But public records laws and open meetings laws in most places have yet to catch up with this trend of contracting out. Many, including the federal Freedom of Information Act, say that only an entity that qualifies as an “agency” under the law is subject to the public records law. That may include all kinds of quasi-governmental entities (more on that later) but excludes many government contractors, even those that have significant responsibilities or receive large amounts of public money.
Local governments also frequently hire outside consultants for smaller jobs of public importance, such as investigating wrongdoing within an agency or searching for high-profile positions, such as university presidents or city managers.
Peter Fox, executive director of the Wisconsin Newspaper Association, says that while most government contractors are ethical, others use their private status and their knowledge of state laws to thwart openness.
“There are consultants who seek government work who are very savvy about the public records and open meetings laws,” he said.
In September, the city of Peoria, Ariz., hired a consulting firm to assess its local police department. The consultant surveyed 44 staffers about the management of the department and the chief’s performance. The chief announced his retirement soon after, prompting The Arizona Republic to seek the consultant’s report.
The newspaper found out that the city did not have a copy of the report, said David Bodney, a Phoenix media attorney who represented the newspaper. The consultant had shared the report with the deputy city manager, who had then given it back. The consultant had also retained and destroyed the surveys because she had promised confidentiality, even though Bodney said she had no right to guarantee that.
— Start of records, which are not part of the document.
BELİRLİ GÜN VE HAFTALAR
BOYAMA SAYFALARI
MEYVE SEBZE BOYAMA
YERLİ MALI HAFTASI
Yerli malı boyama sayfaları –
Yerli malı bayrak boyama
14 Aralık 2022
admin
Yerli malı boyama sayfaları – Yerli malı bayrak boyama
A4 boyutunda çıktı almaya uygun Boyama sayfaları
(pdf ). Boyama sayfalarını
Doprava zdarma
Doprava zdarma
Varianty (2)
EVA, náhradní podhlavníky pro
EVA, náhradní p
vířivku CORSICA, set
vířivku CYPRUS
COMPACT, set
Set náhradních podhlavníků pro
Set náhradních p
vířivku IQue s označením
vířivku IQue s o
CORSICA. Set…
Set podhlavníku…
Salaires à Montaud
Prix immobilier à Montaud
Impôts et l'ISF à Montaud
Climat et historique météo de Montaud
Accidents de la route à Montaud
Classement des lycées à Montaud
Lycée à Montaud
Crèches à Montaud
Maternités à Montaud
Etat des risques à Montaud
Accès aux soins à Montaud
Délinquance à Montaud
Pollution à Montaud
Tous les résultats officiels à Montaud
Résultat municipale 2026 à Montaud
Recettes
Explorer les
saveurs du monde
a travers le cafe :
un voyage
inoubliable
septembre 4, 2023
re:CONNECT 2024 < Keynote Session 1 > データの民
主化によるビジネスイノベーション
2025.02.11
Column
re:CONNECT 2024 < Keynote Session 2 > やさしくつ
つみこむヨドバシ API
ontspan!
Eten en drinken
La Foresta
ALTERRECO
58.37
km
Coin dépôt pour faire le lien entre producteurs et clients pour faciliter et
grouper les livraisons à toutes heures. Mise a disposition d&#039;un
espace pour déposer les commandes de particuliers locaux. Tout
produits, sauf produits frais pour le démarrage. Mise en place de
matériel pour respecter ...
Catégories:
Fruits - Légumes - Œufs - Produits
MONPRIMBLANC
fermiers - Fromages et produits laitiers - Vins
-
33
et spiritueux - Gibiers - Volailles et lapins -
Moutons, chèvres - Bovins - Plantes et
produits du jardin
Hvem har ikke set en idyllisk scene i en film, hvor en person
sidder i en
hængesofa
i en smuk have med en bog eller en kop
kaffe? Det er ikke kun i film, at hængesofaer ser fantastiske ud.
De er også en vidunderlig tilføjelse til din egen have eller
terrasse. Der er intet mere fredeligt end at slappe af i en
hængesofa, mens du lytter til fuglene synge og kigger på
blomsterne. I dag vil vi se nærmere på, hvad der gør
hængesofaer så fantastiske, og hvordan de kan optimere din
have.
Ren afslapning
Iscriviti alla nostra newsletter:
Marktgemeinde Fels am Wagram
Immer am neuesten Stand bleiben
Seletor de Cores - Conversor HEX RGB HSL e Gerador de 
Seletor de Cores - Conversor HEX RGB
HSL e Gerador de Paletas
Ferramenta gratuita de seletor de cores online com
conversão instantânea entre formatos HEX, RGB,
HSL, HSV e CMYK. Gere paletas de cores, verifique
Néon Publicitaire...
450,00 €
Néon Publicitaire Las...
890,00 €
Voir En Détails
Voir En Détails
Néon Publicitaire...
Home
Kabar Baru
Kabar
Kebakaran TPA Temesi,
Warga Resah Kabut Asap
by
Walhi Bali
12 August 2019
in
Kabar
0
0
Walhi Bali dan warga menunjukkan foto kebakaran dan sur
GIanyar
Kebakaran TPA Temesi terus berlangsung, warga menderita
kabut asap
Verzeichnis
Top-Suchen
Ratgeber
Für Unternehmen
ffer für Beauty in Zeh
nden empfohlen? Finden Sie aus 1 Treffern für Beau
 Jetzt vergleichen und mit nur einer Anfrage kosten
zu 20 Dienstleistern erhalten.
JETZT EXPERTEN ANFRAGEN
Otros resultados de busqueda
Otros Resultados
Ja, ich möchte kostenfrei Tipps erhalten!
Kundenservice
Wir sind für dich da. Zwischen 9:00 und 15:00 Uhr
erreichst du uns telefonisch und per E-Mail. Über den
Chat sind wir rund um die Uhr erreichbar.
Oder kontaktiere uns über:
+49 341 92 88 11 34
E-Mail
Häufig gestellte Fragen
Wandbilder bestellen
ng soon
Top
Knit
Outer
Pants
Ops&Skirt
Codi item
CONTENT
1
Ultimately, the city handed over the deputy city manager’s notes from her meeting with the consultant and 20 surveys that were stored or e-mailed from city computers.
But the consultant “never produced a thing,” Bodney said, and the city insisted the consultant’s documents were not public records.
Bodney thinks the newspaper had a “very strong argument” under the public records law, but that there was “a certain pointlessness” in going after destroyed documents.
“These are not isolated incidents,” Bodney said. “More and more, public bodies are outsourcing basic government services to third-party contractors and whether legislatively or by court action if necessary, these efforts to frustrate access to public records must be resisted.”